## Collected data
------------------------------
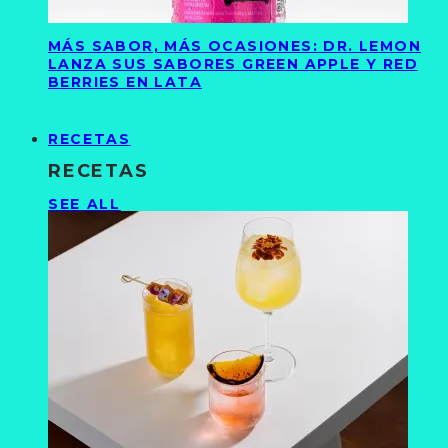
MÁS SABOR, MÁS OCASIONES: DR. LEMON
LANZA SUS SABORES GREEN APPLE Y RED
BERRIES EN LATA
RECETAS
RECETAS
SEE ALL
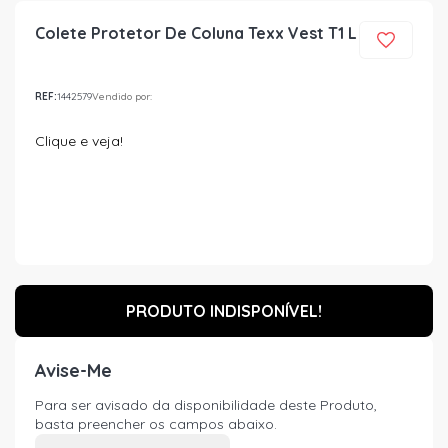
Colete Protetor De Coluna Texx Vest T1 L
REF:
1442579
Vendido por:
Clique e veja!
PRODUTO INDISPONÍVEL!
Avise-Me
Para ser avisado da disponibilidade deste Produto,
basta preencher os campos abaixo.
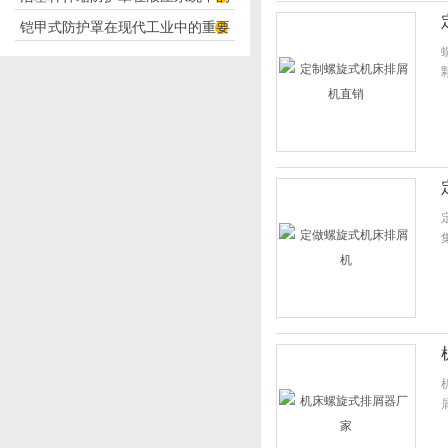
构分析
铠甲式防护罩在现代工业中的重要
应用
性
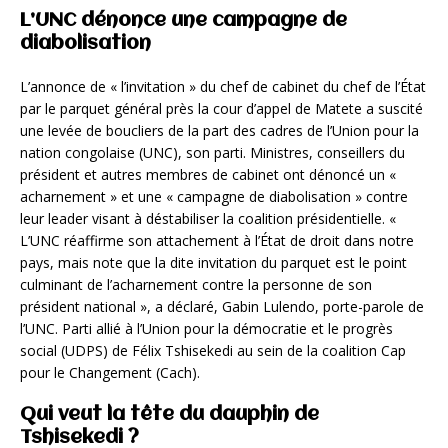
L’UNC dénonce une campagne de
diabolisation
L’annonce de « l’invitation » du chef de cabinet du chef de l’État
par le parquet général près la cour d’appel de Matete a suscité
une levée de boucliers de la part des cadres de l’Union pour la
nation congolaise (UNC), son parti. Ministres, conseillers du
président et autres membres de cabinet ont dénoncé un «
acharnement » et une « campagne de diabolisation » contre
leur leader visant à déstabiliser la coalition présidentielle. «
L’UNC réaffirme son attachement à l’État de droit dans notre
pays, mais note que la dite invitation du parquet est le point
culminant de l’acharnement contre la personne de son
président national », a déclaré, Gabin Lulendo, porte-parole de
l’UNC. Parti allié à l’Union pour la démocratie et le progrès
social (UDPS) de Félix Tshisekedi au sein de la coalition Cap
pour le Changement (Cach).
Qui veut la tête du dauphin de
Tshisekedi ?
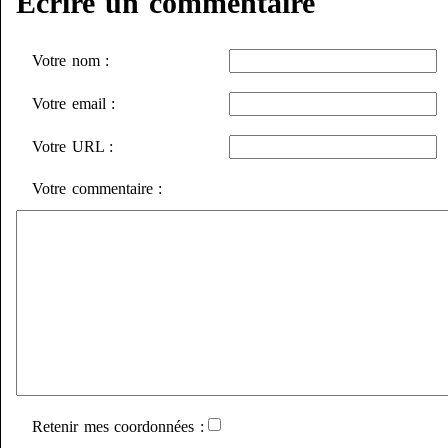
Écrire un commentaire
Votre nom :
Votre email :
Votre URL :
Votre commentaire :
Retenir mes coordonnées :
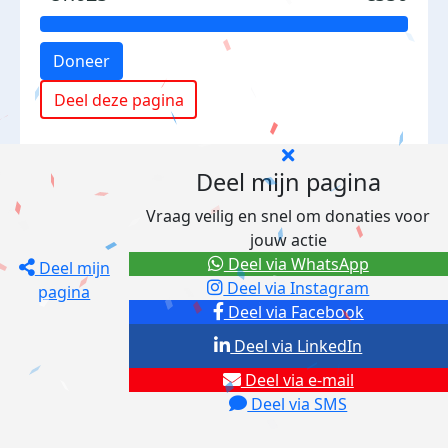
Doneer
Deel deze pagina
Deel mijn pagina
Vraag veilig en snel om donaties voor
jouw actie
Deel via WhatsApp
Deel mijn
Deel via Instagram
pagina
Deel via Facebook
Deel via LinkedIn
Deel via e-mail
Deel via SMS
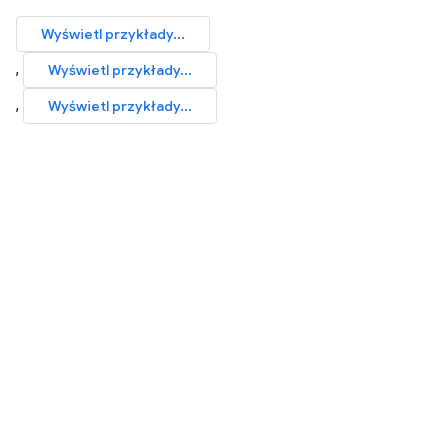
Wyświetl przykłady...
,
Wyświetl przykłady...
,
Wyświetl przykłady...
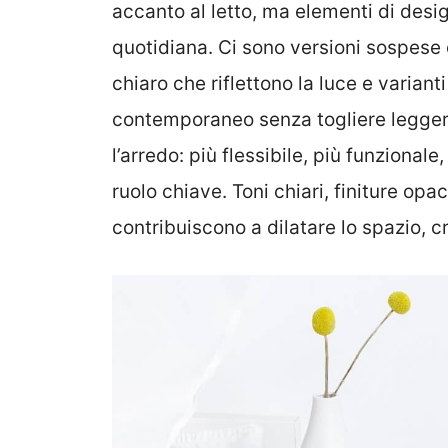
accanto al letto, ma elementi di desig
quotidiana. Ci sono versioni sospese 
chiaro che riflettono la luce e varian
contemporaneo senza togliere legger
l’arredo: più flessibile, più funziona
ruolo chiave. Toni chiari, finiture opa
contribuiscono a dilatare lo spazio, c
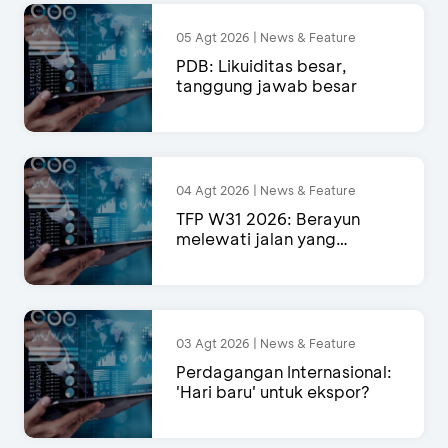
05 Agt 2026 | News & Feature
PDB: Likuiditas besar,
tanggung jawab besar
04 Agt 2026 | News & Feature
TFP W31 2026: Berayun
melewati jalan yang
semakin menyempit
03 Agt 2026 | News & Feature
Perdagangan Internasional:
'Hari baru' untuk ekspor?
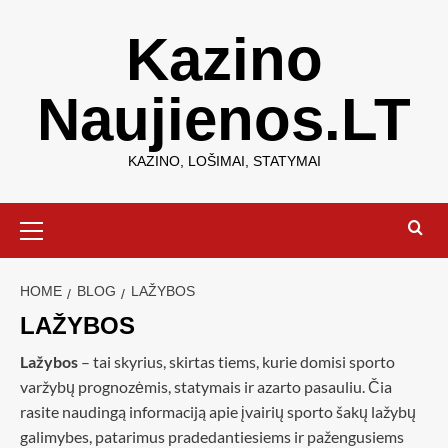
Kazino
Naujienos.LT
KAZINO, LOŠIMAI, STATYMAI
HOME
BLOG
LAŽYBOS
LAŽYBOS
Lažybos
– tai skyrius, skirtas tiems, kurie domisi sporto
varžybų prognozėmis, statymais ir azarto pasauliu. Čia
rasite naudingą informaciją apie įvairių sporto šakų lažybų
galimybes, patarimus pradedantiesiems ir pažengusiems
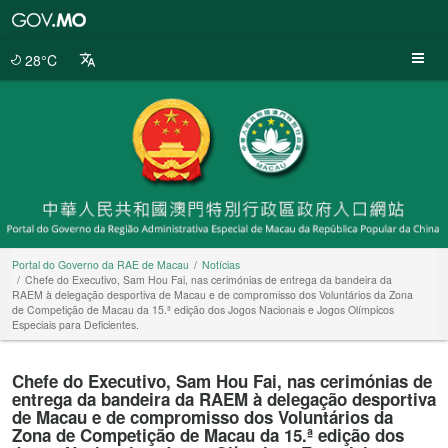
Portal
do
Governo
28°C
da
RAE
de
Macau
Portal do Governo da RAE de Macau
Notícias
Chefe do Executivo, Sam Hou Fai, nas cerimónias de entrega da bandeira da
RAEM à delegação desportiva de Macau e de compromisso dos Voluntários da Zona
de Competição de Macau da 15.ª edição dos Jogos Nacionais e Jogos Olímpicos
Especiais para Deficientes.
Chefe do Executivo, Sam Hou Fai, nas cerimónias de
entrega da bandeira da RAEM à delegação desportiva
de Macau e de compromisso dos Voluntários da
Zona de Competição de Macau da 15.ª edição dos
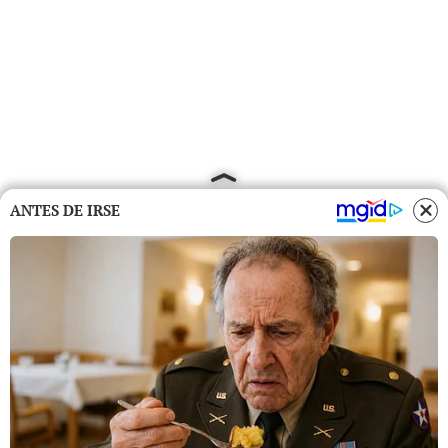
ANTES DE IRSE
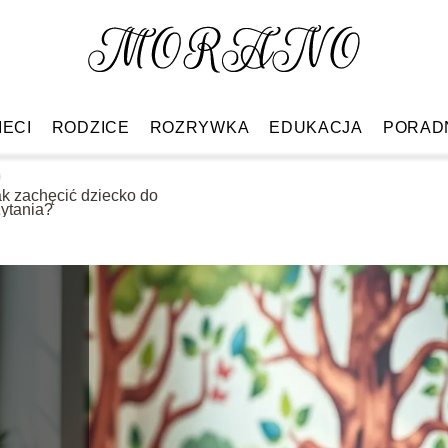
IECI
RODZICE
ROZRYWKA
EDUKACJA
PORAD
ak zachęcić dziecko do
zytania?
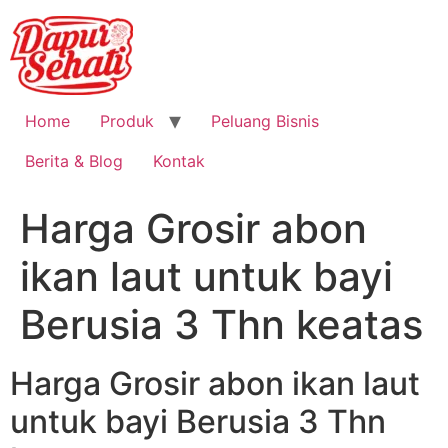
Home
Produk
Peluang Bisnis
Berita & Blog
Kontak
Harga Grosir abon
ikan laut untuk bayi
Berusia 3 Thn keatas
Harga Grosir abon ikan laut
untuk bayi Berusia 3 Thn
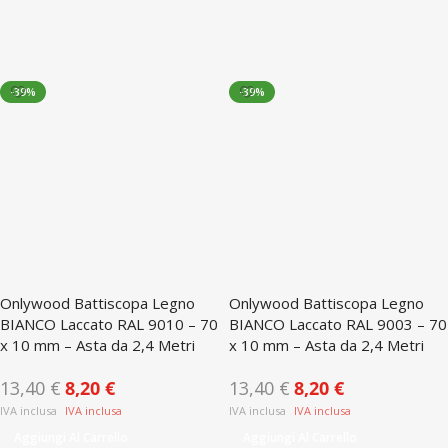
-39%
-39%
Onlywood Battiscopa Legno
Onlywood Battiscopa Legno
BIANCO Laccato RAL 9010 – 70
BIANCO Laccato RAL 9003 – 70
x 10 mm – Asta da 2,4 Metri
x 10 mm – Asta da 2,4 Metri
13,40
€
8,20
€
13,40
€
8,20
€
Aggiungi Al Carrello
Aggiungi Al Carrello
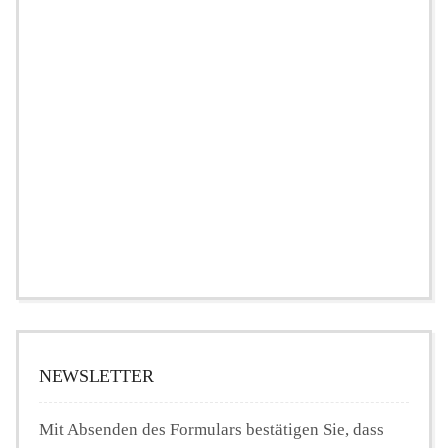
NEWSLETTER
Mit Absenden des Formulars bestätigen Sie, dass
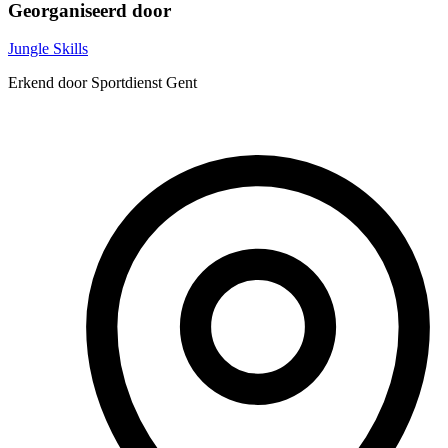
Georganiseerd door
Jungle Skills
Erkend door Sportdienst Gent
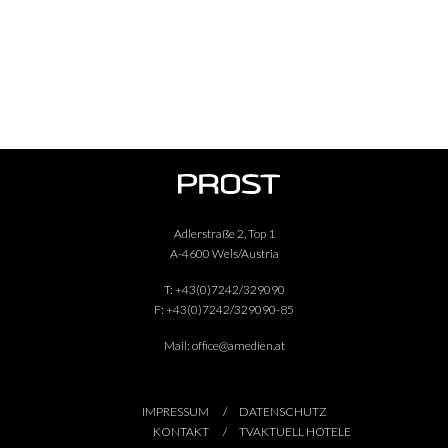
Adlerstraße 2, Top 1
A-4600 Wels/Austria
T:
+43(0)7242/329090
F:
+43(0)7242/329090-85
Mail:
office@amedien.at
IMPRESSUM
DATENSCHUTZ
KONTAKT
TVAKTUELL HOTELE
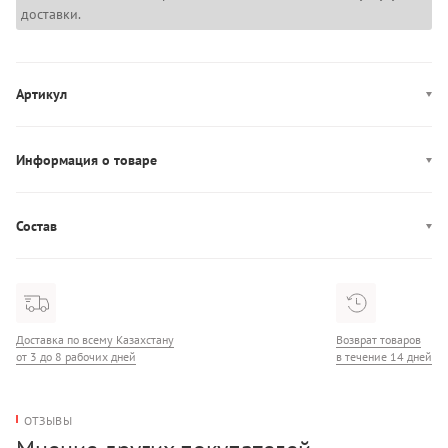
доставки.
Артикул
6009443-410
Информация о товаре
Цвет: темно-синий
Декор: логотип
Состав
Производство: Египет
Состав: 83% Хлопок/17% Полиэстер
Застежка: эластичный пояс, завязки
Доставка по всему Казахстану
Возврат товаров
от 3 до 8 рабочих дней
в течение 14 дней
ОТЗЫВЫ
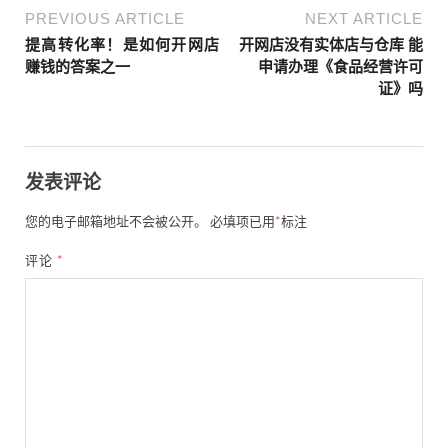
PREVIOUS ARTICLE
NEXT ARTICLE
提高转化率！是如何开网店
开网店没有实体店与仓库 能
赚钱的答案之一
申请办理《食品经营许可
证》吗
发表评论
您的电子邮箱地址不会被公开。
必填项已用
*
标注
评论
*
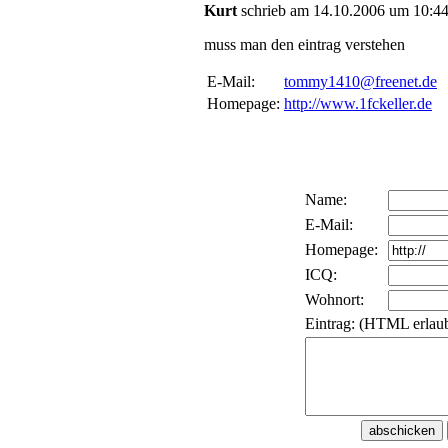
Kurt
schrieb am 14.10.2006 um 10:44
muss man den eintrag verstehen
E-Mail:
tommy1410@freenet.de
Homepage:
http://www.1fckeller.de
Name:
E-Mail:
Homepage:
ICQ:
Wohnort:
Eintrag: (HTML erlaub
------------------------------
## Work to be completed
Determine how many lines in the entries above hold the string "Состав", then report that number and nothing further.

## Exercise response
2